A couple times in your answers you’ve mentioned miscarriages. Can you talk about how the training for abortions and miscarriages goes hand in hand, and why being trained for both is so important?

Let’s say someone is eight weeks pregnant, has a miscarriage, and you’re providing some counselling. You’re giving them options about whether they want to just expectantly manage the miscarriage and see what happens—or they might want medical management of their miscarriage, for which the most effective regimen is mifepristone plus misoprostol. Do they want a procedural management of their miscarriage? In fact, that’s basically doing an abortion.

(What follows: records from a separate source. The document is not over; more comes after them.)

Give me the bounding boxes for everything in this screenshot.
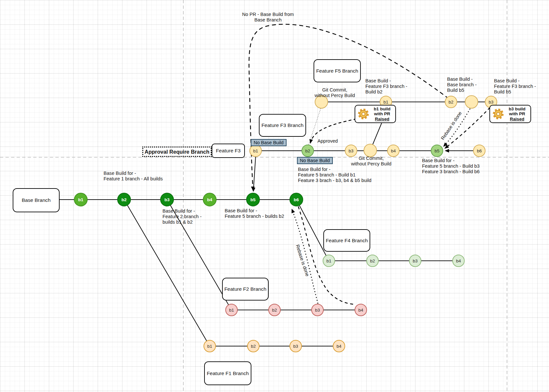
f3-small-box[interactable]: Feature F3 (212, 144, 245, 158)
node-f2-b1[interactable]: b1 (225, 304, 238, 316)
annotation-base-build-for-f5-b3: Base Build for - Feature 5 branch - Buil… (422, 158, 480, 175)
b1-build-line1: b1 build (371, 106, 393, 112)
node-label: b5 (434, 148, 439, 153)
node-base-b6[interactable]: b6 (289, 193, 303, 206)
f3-branch-label: Feature F3 Branch (261, 122, 303, 128)
node-f2-b3[interactable]: b3 (311, 304, 324, 316)
node-base-b1[interactable]: b1 (74, 193, 88, 206)
f1-branch-label: Feature F1 Branch (207, 371, 249, 376)
rebase-lower-dotted-arrow (292, 209, 318, 303)
annotation-base-build-base-b5: Base Build - Base branch - Build b5 (447, 77, 477, 93)
b3-build-line3: Raised (506, 117, 528, 122)
node-label: b1 (229, 308, 234, 313)
base-branch-box[interactable]: Base Branch (13, 188, 60, 212)
node-label: b3 (293, 344, 298, 349)
approval-require-label: Approval Require Branch (145, 149, 209, 155)
node-f4-b2[interactable]: b2 (366, 255, 379, 267)
annotation-base-build-f3-b2: Base Build - Feature F3 branch - Build b… (365, 78, 407, 95)
node-label: b4 (336, 344, 341, 349)
node-base-b4[interactable]: b4 (203, 193, 217, 206)
f2-branch-box[interactable]: Feature F2 Branch (222, 278, 269, 301)
node-label: b4 (207, 197, 212, 202)
node-f5-b2[interactable]: b2 (445, 96, 457, 108)
f5-branch-label: Feature F5 Branch (316, 68, 358, 74)
b3-build-pr-text: b3 build with PR Raised (506, 106, 528, 122)
annotation-no-pr: No PR - Base Build from Base Branch (242, 12, 294, 23)
node-f4-b1[interactable]: b1 (323, 255, 335, 267)
node-base-b2[interactable]: b2 (117, 193, 131, 206)
b3-build-pr-box[interactable]: b3 build with PR Raised (489, 105, 531, 123)
node-f2-b2[interactable]: b2 (268, 304, 281, 316)
node-label: b1 (253, 148, 258, 153)
annotation-git-commit-f5: Git Commit, without Percy Build (315, 87, 355, 98)
node-f4-b4[interactable]: b4 (452, 255, 465, 267)
approval-require-box[interactable]: Approval Require Branch (142, 147, 212, 157)
node-f1-b4[interactable]: b4 (333, 340, 345, 352)
node-f2-b4[interactable]: b4 (355, 304, 367, 316)
node-f3-b5[interactable]: b5 (431, 145, 443, 157)
node-label: b3 (164, 197, 170, 202)
f1-branch-box[interactable]: Feature F1 Branch (204, 361, 251, 385)
node-f1-b3[interactable]: b3 (289, 340, 302, 352)
node-label: b6 (477, 148, 482, 153)
b1-build-line3: Raised (371, 117, 393, 122)
no-base-build-label-2: No Base Build (300, 158, 330, 163)
b1-build-pr-text: b1 build with PR Raised (371, 106, 393, 122)
node-label: b1 (383, 100, 388, 105)
node-label: b5 (250, 197, 256, 202)
node-label: b1 (78, 197, 83, 202)
no-base-build-label-1: No Base Build (254, 140, 284, 145)
base-branch-label: Base Branch (22, 197, 51, 203)
node-f3-b2[interactable]: b2 (302, 145, 314, 157)
node-f4-b3[interactable]: b3 (409, 255, 421, 267)
node-f5-unlabeled[interactable] (465, 95, 478, 109)
b3-build-line2: with PR (506, 111, 528, 117)
annotation-base-build-f5-b2: Base Build for - Feature 5 branch - buil… (225, 208, 284, 219)
gear-icon (492, 108, 504, 120)
node-f3-b4[interactable]: b4 (387, 145, 400, 157)
node-label: b2 (305, 148, 310, 153)
b1-build-line2: with PR (371, 111, 393, 117)
node-label: b2 (121, 197, 127, 202)
node-label: b4 (358, 308, 363, 313)
f5-branch-box[interactable]: Feature F5 Branch (314, 59, 361, 82)
node-label: b3 (488, 100, 493, 105)
node-label: b3 (348, 148, 353, 153)
node-f3-b3[interactable]: b3 (345, 145, 357, 157)
node-label: b2 (251, 344, 256, 349)
node-f3-b6[interactable]: b6 (473, 145, 486, 157)
node-label: b1 (207, 344, 212, 349)
node-label: b2 (370, 259, 375, 263)
no-base-build-badge-1[interactable]: No Base Build (251, 139, 287, 146)
annotation-base-build-for-f5-b1: Base Build for - Feature 5 branch - Buil… (298, 167, 372, 183)
no-pr-dashed-curve (249, 24, 449, 190)
node-label: b2 (272, 308, 277, 313)
node-f1-b1[interactable]: b1 (204, 340, 216, 352)
annotation-base-build-f1-all: Base Build for - Feature 1 branch - All … (104, 171, 163, 182)
b1-build-pr-box[interactable]: b1 build with PR Raised (355, 105, 396, 123)
f3-b1-to-base-b5-arrow (253, 157, 256, 191)
f4-branch-label: Feature F4 Branch (326, 238, 368, 244)
no-base-build-badge-2[interactable]: No Base Build (297, 157, 333, 164)
node-f1-b2[interactable]: b2 (247, 340, 260, 352)
f3-branch-box[interactable]: Feature F3 Branch (259, 114, 306, 137)
node-f3-commit[interactable] (364, 144, 377, 157)
node-label: b2 (448, 100, 453, 105)
annotation-git-commit-f3: Git Commit, without Percy Build (351, 156, 391, 167)
f2-branch-label: Feature F2 Branch (224, 286, 266, 292)
gear-icon (357, 108, 370, 120)
node-label: b3 (413, 259, 417, 263)
f4-branch-box[interactable]: Feature F4 Branch (323, 229, 370, 252)
node-label: b3 (315, 308, 320, 313)
node-label: b6 (294, 197, 299, 202)
f3-small-label: Feature F3 (216, 148, 241, 154)
node-base-b5[interactable]: b5 (246, 193, 260, 206)
diagram-canvas: Feature F5 Branch Feature F3 Branch Feat… (0, 0, 549, 392)
node-label: b1 (326, 259, 331, 263)
annotation-approved: Approved (317, 138, 338, 144)
node-base-b3[interactable]: b3 (160, 193, 174, 206)
node-label: b4 (391, 148, 396, 153)
node-label: b4 (456, 259, 461, 263)
annotation-base-build-f3-b5: Base Build - Feature F3 branch - Build b… (494, 78, 536, 95)
node-f3-b1[interactable]: b1 (249, 145, 262, 157)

For places that don’t provide abortion care, often the only real pathway to helping a miscarrying patient who wants a procedure is in an operating room under either deep sedation or general anesthesia. What we find is that a lot of people who have miscarriages and who want procedural management actually prefer it in an outpatient setting—not to be heavily sedated, to actually have moderate sedation or lighter sedation, or even just a paracervical block, which is anesthesia in the cervix. If you are in a system where you really can offer all these regimens, including outpatient management, that’s all very similar to what abortion looks like. In other words, that basically can be very overlapping.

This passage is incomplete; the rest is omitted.